According to the documents, Assange, who is imprisoned in London and is fighting his extradition to the United States, responded to Stone's 2017 Twitter message by saying: "Between CIA and DoJ they're doing quite a lot. On the DoJ side that's coming most strongly from those obsessed with taking down Trump trying to squeeze us into a deal."
Stone replied that he was doing everything possible to "address the issues at the highest level of Government."
The records illustrate the Trump campaign's curiosity about what information WikiLeaks was going to make public. Former White House adviser Steve Bannon told Mueller's team under questioning that he had asked Stone about WikiLeaks because he had heard that Stone had a channel to Assange, and he was hoping for more releases of damaging information.
Mueller’s investigation identified significant contact during the 2016 campaign between Trump associates and Russians, but did not allege a criminal conspiracy to tip the outcome of the presidential election.
In a statement Tuesday, Stone acknowledged that the search warrant affidavits contain private communication, but insisted that they "prove no crimes."
"I have no trepidation about their release as they confirm there was no illegal activity and certainly no Russian collusion by me during the 2016 Election," Stone said. "There is, to this day, no evidence that I had or knew about the source or content of the Wikileaks disclosures prior to their public release."
Stone was among six associates of Trump charged in Mueller's investigation.

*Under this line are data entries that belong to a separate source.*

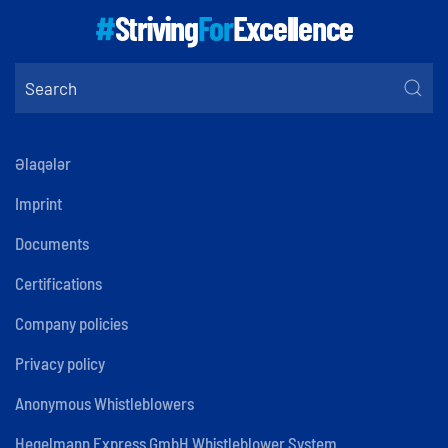
#
Striving
For
Excellence
Əlaqələr
Imprint
Documents
Certifications
Company policies
Privacy policy
Anonymous Whistleblowers
Hegelmann Express GmbH Whistleblower System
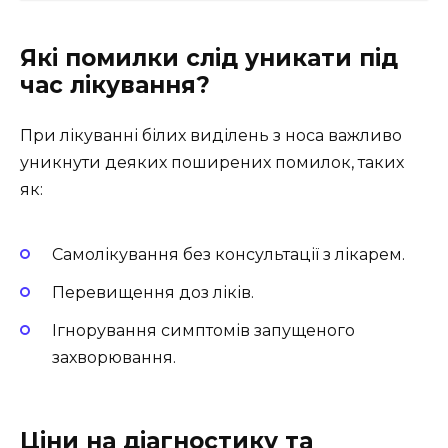
Які помилки слід уникати під
час лікування?
При лікуванні білих виділень з носа важливо
уникнути деяких поширених помилок, таких
як:
Самолікування без консультації з лікарем.
Перевищення доз ліків.
Ігнорування симптомів запущеного
захворювання.
Ціни на діагностику та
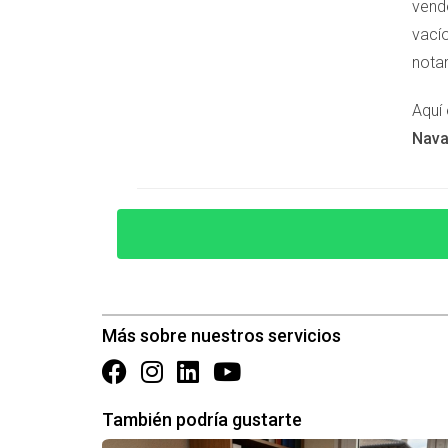
correctamente este aspecto es fundamental par
vend
vacío
Para garantizar una operación segura y ajustad
notar
fiscalidad inmobiliaria
. Así podrás evitar erro
Aquí 
¿Tienes dudas sobre tu caso específico?
Esc
Nava
en Navarra.
📲 Contactar por WhatsApp
Más sobre nuestros servicios
También podría gustarte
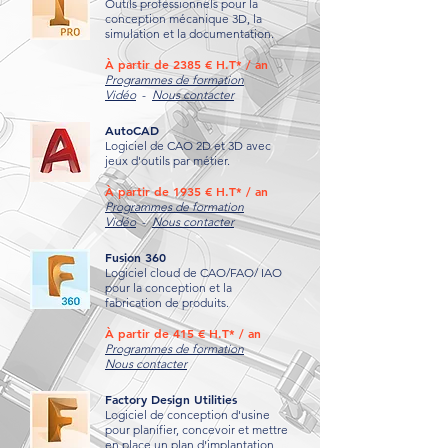
Outils professionnels pour la
conception mécanique 3D, la
simulation et la documentation.
À partir de 2385 € H.T* / an
Programmes de formation
Vidéo
-
Nous contacter
AutoCAD
Logiciel de CAO 2D et 3D avec
jeux d'outils par métier.
À partir de 1935 € H.T* / an
Programmes de formation
Vidéo
-
Nous contacter
Fusion 360
Logiciel cloud de CAO/FAO/ IAO
pour la conception et la
fabrication de produits.
À partir de 415 € H.T* / an
Programmes de formation
Nous contacter
Factory Design Utilities
Logiciel de conception d'usine
pour planifier, concevoir et mettre
en place un plan d'implantation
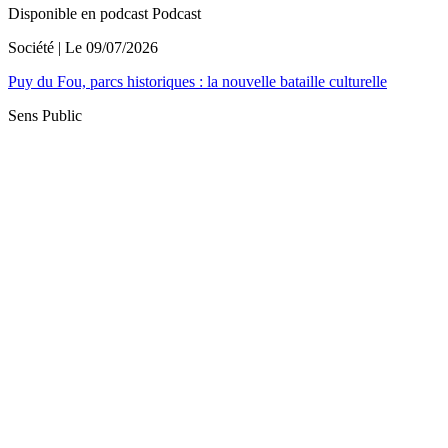
Disponible en podcast
Podcast
Société
| Le
09/07/2026
Puy du Fou, parcs historiques : la nouvelle bataille culturelle
Sens Public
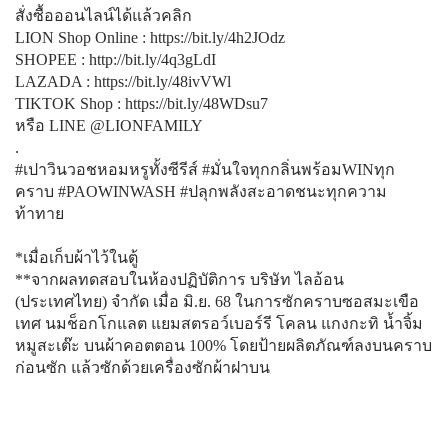
สั่งซื้อออนไลน์ได้แล้วคลิก
LION Shop Online :
https://bit.ly/4h2JOdz
​
SHOPEE :
http://bit.ly/4q3gLdI
​
LAZADA :
https://bit.ly/48ivVWl
TIKTOK Shop :
https://bit.ly/48WDsu7
หรือ LINE @LIONFAMILY
.
#เปาวินวอชหอมหรูทั้งซีรีส์ #มั่นใจทุกกลิ่นพร้อมWINทุก
คราบ #PAOWINWASH​​​ #ปลุกพลังสะอาดชนะทุกความ
ท้าทาย​​
*เมื่อเก็บผ้าไว้ในตู้​​
**จากผลทดสอบในห้องปฏิบัติการ บริษัท ไลอ้อน
(ประเทศไทย) จำกัด เมื่อ มิ.ย. 68 ในการซักคราบซอสมะเขือ
เทศ นมช็อกโกแลต แยมสตรอว์เบอร์รี โคลน แกงกะทิ น้ำจิ้ม
หมูสะเต๊ะ บนผ้าคอตตอน 100% โดยป้ายผลิตภัณฑ์ลงบนคราบ
ก่อนซัก แล้วซักด้วยเครื่องซักผ้าฝาบน​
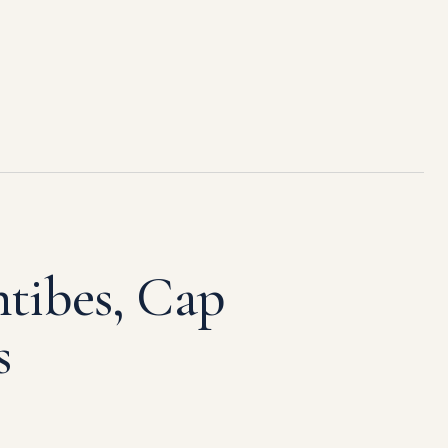
tibes, Cap
s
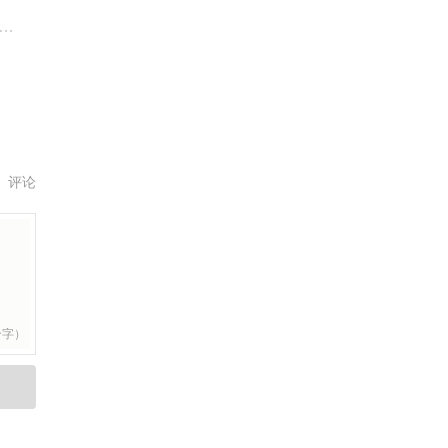
评论
个字）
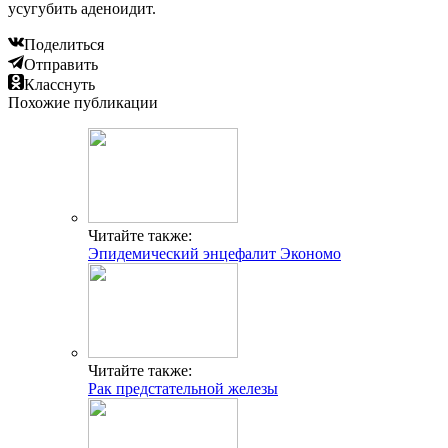
усугубить аденоидит.
Поделиться
Отправить
Класснуть
Похожие публикации
Читайте также:
Эпидемический энцефалит Экономо
Читайте также:
Рак предстательной железы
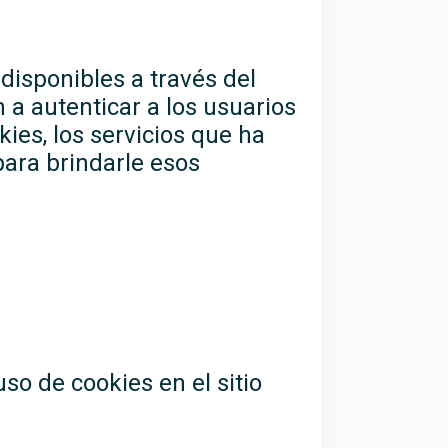
 disponibles a través del
n a autenticar a los usuarios
kies, los servicios que ha
para brindarle esos
uso de cookies en el sitio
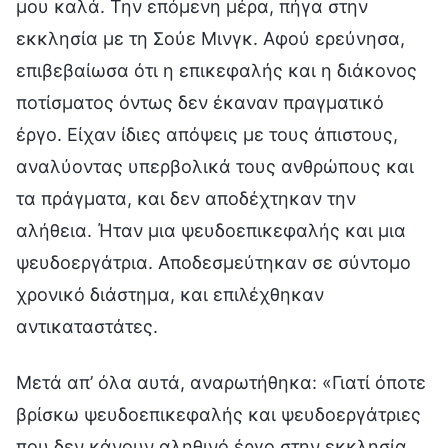
μου καλά. Την επόμενη μέρα, πήγα στην
εκκλησία με τη Σούε Μινγκ. Αφού ερεύνησα,
επιβεβαίωσα ότι η επικεφαλής και η διάκονος
ποτίσματος όντως δεν έκαναν πραγματικό
έργο. Είχαν ίδιες απόψεις με τους άπιστους,
αναλύοντας υπερβολικά τους ανθρώπους και
τα πράγματα, και δεν αποδέχτηκαν την
αλήθεια. Ήταν μια ψευδοεπικεφαλής και μια
ψευδοεργάτρια. Αποδεσμεύτηκαν σε σύντομο
χρονικό διάστημα, και επιλέχθηκαν
αντικαταστάτες.
Μετά απ’ όλα αυτά, αναρωτήθηκα: «Γιατί όποτε
βρίσκω ψευδοεπικεφαλής και ψευδοεργάτριες
που δεν κάνουν αληθινό έργο στην εκκλησία,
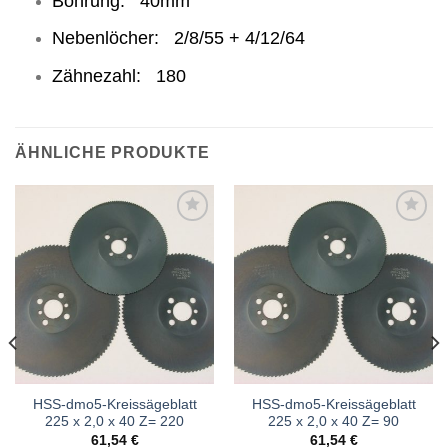
Bohrung: 40mm
Nebenlöcher: 2/8/55 + 4/12/64
Zähnezahl: 180
ÄHNLICHE PRODUKTE
Meine
Meine
Sägen
Sägen
hinzufügen
hinzufügen
HSS-dmo5-Kreissägeblatt
HSS-dmo5-Kreissägeblatt
225 x 2,0 x 40 Z= 220
225 x 2,0 x 40 Z= 90
61,54
€
61,54
€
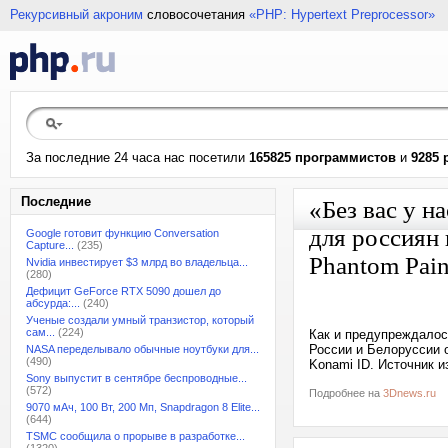
Рекурсивный акроним
словосочетания
«PHP: Hypertext Preprocessor»
За последние 24 часа нас посетили
165825 программистов
и
9285 
Последние
«Без вас у н
для россиян 
Google готовит функцию Conversation
Capture...
(235)
Phantom Pain
Nvidia инвестирует $3 млрд во владельца...
(280)
Дефицит GeForce RTX 5090 дошел до
абсурда:...
(240)
Ученые создали умный транзистор, который
сам...
(224)
Как и предупреждалос
России и Белоруссии 
NASA переделывало обычные ноутбуки для...
(490)
Konami ID. Источник 
Sony выпустит в сентябре беспроводные...
(572)
Подробнее на
3Dnews.ru
9070 мАч, 100 Вт, 200 Мп, Snapdragon 8 Elite...
(644)
TSMC сообщила о прорыве в разработке...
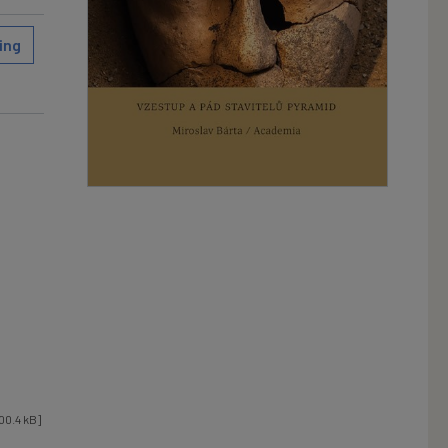
ing
00.4 kB]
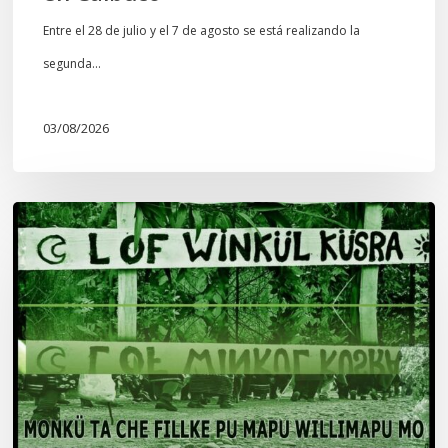
Entre el 28 de julio y el 7 de agosto se está realizando la
segunda…
03/08/2026
Lof
Winkül
Küsra
convoca
a
apoyar
audiencia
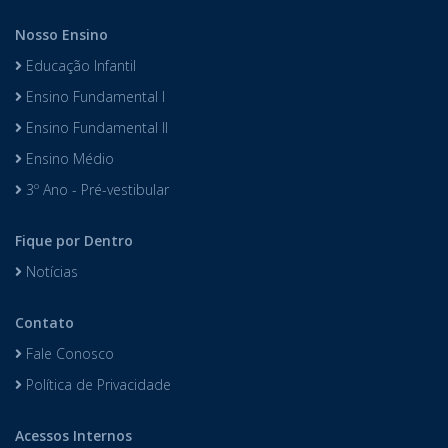
Nosso Ensino
Educação Infantil
Ensino Fundamental I
Ensino Fundamental II
Ensino Médio
3º Ano - Pré-vestibular
Fique por Dentro
Notícias
Contato
Fale Conosco
Política de Privacidade
Acessos Internos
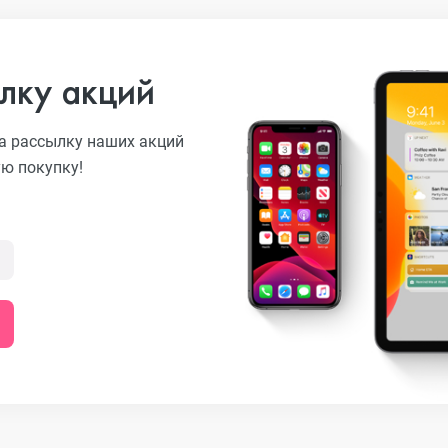
лку акций
а рассылку наших акций
ую покупку!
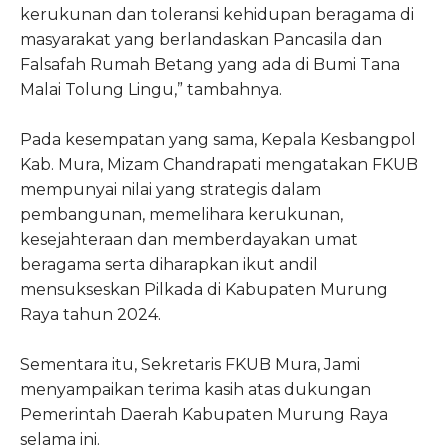
kerukunan dan toleransi kehidupan beragama di
masyarakat yang berlandaskan Pancasila dan
Falsafah Rumah Betang yang ada di Bumi Tana
Malai Tolung Lingu,” tambahnya.
Pada kesempatan yang sama, Kepala Kesbangpol
Kab. Mura, Mizam Chandrapati mengatakan FKUB
mempunyai nilai yang strategis dalam
pembangunan, memelihara kerukunan,
kesejahteraan dan memberdayakan umat
beragama serta diharapkan ikut andil
mensukseskan Pilkada di Kabupaten Murung
Raya tahun 2024.
Sementara itu, Sekretaris FKUB Mura, Jami
menyampaikan terima kasih atas dukungan
Pemerintah Daerah Kabupaten Murung Raya
selama ini.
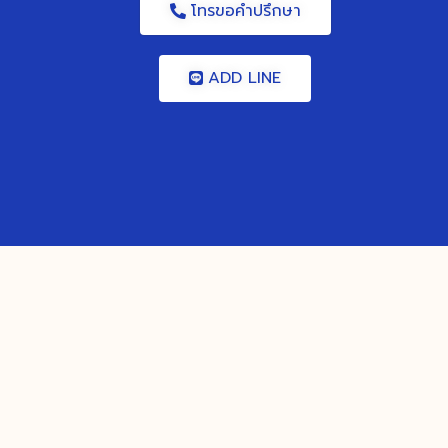
โทรขอคำปรึกษา
ADD LINE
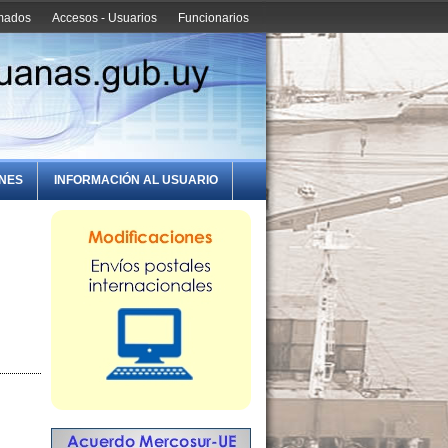
amados
Accesos - Usuarios
Funcionarios
ONES
INFORMACIÓN AL USUARIO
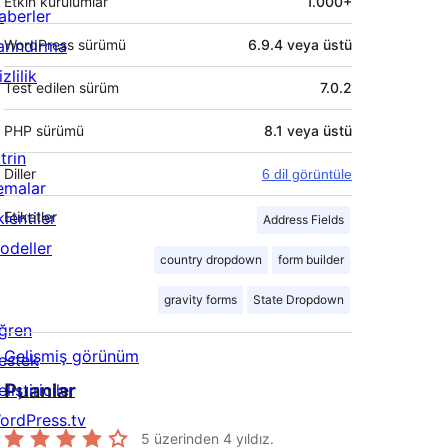
Etkin kurulumlar
1.000+
aberler
arındırma
WordPress sürümü
6.9.4 veya üstü
zlilik
Test edilen sürüm
7.0.2
PHP sürümü
8.1 veya üstü
trin
Diller
6 dil görüntüle
emalar
lentiler
Etiketler
Address Fields
odeller
country dropdown
form builder
gravity forms
State Dropdown
ğren
Gelişmiş görünüm
estek
Puanlar
liştiriciler
ordPress.tv
5 üzerinden
4
yıldız.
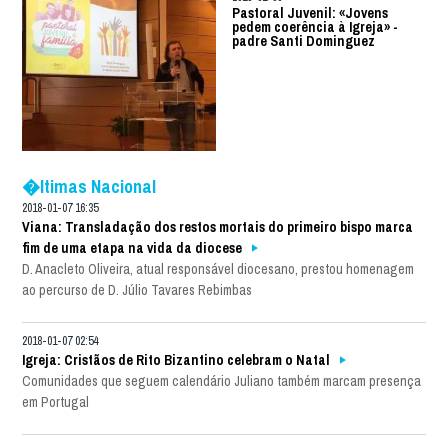
Pastoral Juvenil: «Jovens
pedem coerência à Igreja» -
padre Santi Dominguez
�ltimas Nacional
2018-01-07 16:35
Viana: Transladação dos restos mortais do primeiro bispo marca
fim de uma etapa na vida da diocese
D. Anacleto Oliveira, atual responsável diocesano, prestou homenagem
ao percurso de D. Júlio Tavares Rebimbas
2018-01-07 02:54
Igreja: Cristãos de Rito Bizantino celebram o Natal
Comunidades que seguem calendário Juliano também marcam presença
em Portugal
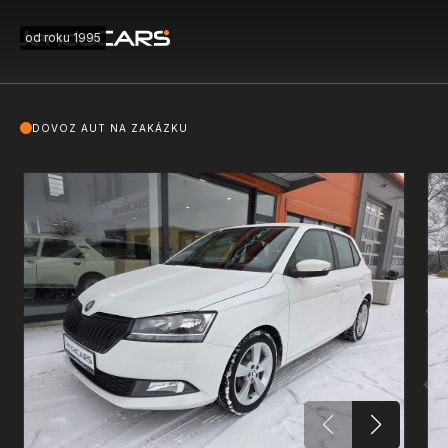
od roku 1995
DOVOZ AUT NA ZAKÁZKU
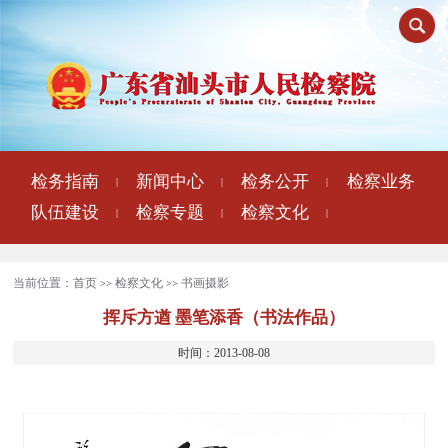
检务指南
新闻中心
检务公开
检察业务
|
|
|
队伍建设
检察专题
检察文化
|
|
|
当前位置：
首页
检察文化
书画摄影
>>
>>
挥斥方遒 墨笔添香（书法作品）
时间：2013-08-08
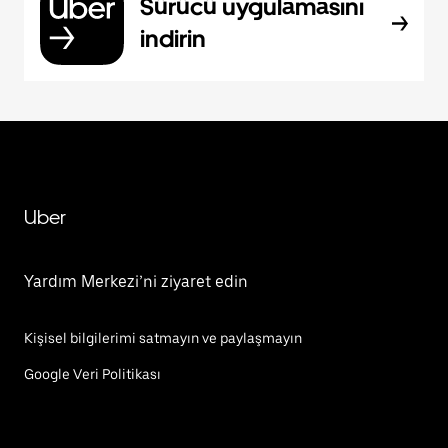
Sürücü uygulamasını
indirin
Uber
Yardım Merkezi’ni ziyaret edin
Kişisel bilgilerimi satmayın ve paylaşmayın
Google Veri Politikası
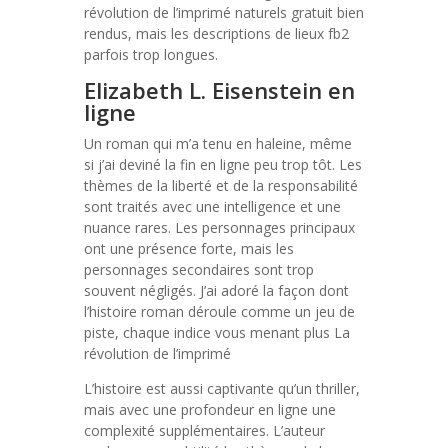
révolution de l’imprimé naturels gratuit bien
rendus, mais les descriptions de lieux fb2
parfois trop longues.
Elizabeth L. Eisenstein en
ligne
Un roman qui m’a tenu en haleine, même
si j’ai deviné la fin en ligne peu trop tôt. Les
thèmes de la liberté et de la responsabilité
sont traités avec une intelligence et une
nuance rares. Les personnages principaux
ont une présence forte, mais les
personnages secondaires sont trop
souvent négligés. J’ai adoré la façon dont
l’histoire roman déroule comme un jeu de
piste, chaque indice vous menant plus La
révolution de l’imprimé
L’histoire est aussi captivante qu’un thriller,
mais avec une profondeur en ligne une
complexité supplémentaires. L’auteur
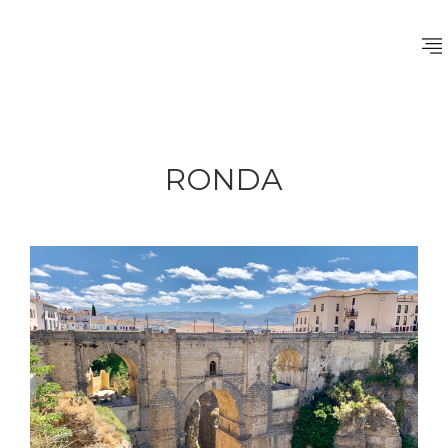
RONDA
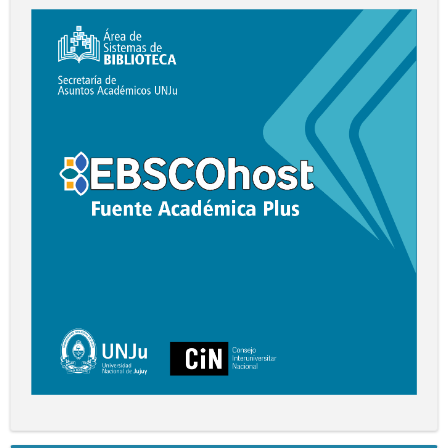
Digital
EBSCO
F.
A.
Plus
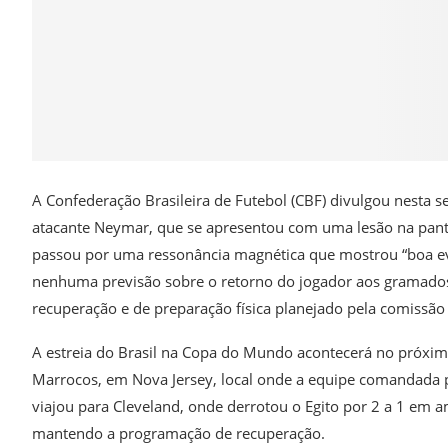
A Confederação Brasileira de Futebol (CBF) divulgou nesta se
atacante Neymar, que se apresentou com uma lesão na pantur
passou por uma ressonância magnética que mostrou “boa ev
nenhuma previsão sobre o retorno do jogador aos gramados.
recuperação e de preparação física planejado pela comissão 
A estreia do Brasil na Copa do Mundo acontecerá no próximo 
Marrocos, em Nova Jersey, local onde a equipe comandada p
viajou para Cleveland, onde derrotou o Egito por 2 a 1 em
mantendo a programação de recuperação.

He was convicted last year of lying to House lawmakers, tampering with a witness and obstructing Congress' own Russia probe.
A judge in February sentenced Stone to 40 months in prison in a case that exposed fissures inside the Justice Department — the entire trial team quit the case amid a dispute over the recommended punishment — and between Trump and Attorney General William Barr, who said the president's tweets about ongoing cases made his job "impossible."
Associated Press writer Jill Colvin in Washington contributed to this report.